▶ [ASSIGNMENT]
In the lines below, look for "büyümesini". Copy each line where it appears.
----------------------------------------
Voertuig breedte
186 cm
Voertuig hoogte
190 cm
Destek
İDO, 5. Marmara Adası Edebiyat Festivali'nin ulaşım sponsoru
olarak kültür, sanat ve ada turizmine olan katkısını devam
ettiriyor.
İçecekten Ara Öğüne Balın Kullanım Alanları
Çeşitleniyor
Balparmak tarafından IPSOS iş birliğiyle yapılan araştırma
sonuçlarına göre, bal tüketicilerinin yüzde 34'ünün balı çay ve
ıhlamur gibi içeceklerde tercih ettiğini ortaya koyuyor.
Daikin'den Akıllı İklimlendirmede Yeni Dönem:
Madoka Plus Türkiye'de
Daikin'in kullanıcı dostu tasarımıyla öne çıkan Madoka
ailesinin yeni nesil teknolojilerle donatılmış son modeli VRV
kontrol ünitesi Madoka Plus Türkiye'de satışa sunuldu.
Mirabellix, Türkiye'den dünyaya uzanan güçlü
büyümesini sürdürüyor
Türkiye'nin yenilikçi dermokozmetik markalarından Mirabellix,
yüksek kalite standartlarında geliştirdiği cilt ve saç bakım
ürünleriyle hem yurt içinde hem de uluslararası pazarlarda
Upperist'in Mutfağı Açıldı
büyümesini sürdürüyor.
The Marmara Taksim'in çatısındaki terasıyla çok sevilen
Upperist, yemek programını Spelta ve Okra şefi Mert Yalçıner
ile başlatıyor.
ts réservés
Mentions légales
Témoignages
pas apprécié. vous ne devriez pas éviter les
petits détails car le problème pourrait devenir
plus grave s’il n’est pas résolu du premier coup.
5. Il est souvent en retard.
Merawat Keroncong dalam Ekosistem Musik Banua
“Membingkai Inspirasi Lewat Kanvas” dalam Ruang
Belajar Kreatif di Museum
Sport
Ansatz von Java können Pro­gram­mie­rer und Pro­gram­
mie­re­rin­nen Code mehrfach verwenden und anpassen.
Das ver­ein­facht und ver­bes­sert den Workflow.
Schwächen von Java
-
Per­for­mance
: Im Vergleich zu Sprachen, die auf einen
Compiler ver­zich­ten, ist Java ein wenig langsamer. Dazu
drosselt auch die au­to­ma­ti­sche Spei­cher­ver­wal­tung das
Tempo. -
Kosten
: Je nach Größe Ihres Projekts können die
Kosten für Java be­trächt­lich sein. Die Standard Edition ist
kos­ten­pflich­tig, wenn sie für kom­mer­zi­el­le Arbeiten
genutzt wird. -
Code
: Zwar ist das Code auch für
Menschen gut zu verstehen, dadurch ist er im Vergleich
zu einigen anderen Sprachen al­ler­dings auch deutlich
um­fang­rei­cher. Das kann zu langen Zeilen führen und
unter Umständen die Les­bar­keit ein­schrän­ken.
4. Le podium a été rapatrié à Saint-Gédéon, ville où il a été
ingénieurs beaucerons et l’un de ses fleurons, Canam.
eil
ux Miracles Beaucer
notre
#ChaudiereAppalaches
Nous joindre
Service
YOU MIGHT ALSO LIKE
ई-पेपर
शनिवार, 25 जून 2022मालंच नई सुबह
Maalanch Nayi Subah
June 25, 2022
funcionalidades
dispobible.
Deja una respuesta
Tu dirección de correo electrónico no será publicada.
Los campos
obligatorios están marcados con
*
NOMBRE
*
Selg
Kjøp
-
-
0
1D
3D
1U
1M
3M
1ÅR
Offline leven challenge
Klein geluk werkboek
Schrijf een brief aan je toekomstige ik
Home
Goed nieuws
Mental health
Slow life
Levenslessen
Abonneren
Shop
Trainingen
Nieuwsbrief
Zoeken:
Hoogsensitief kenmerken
----------------------------------------
▶ [SOLUTION]
büyümesini sürdürüyor
büyümesini sürdürüyor.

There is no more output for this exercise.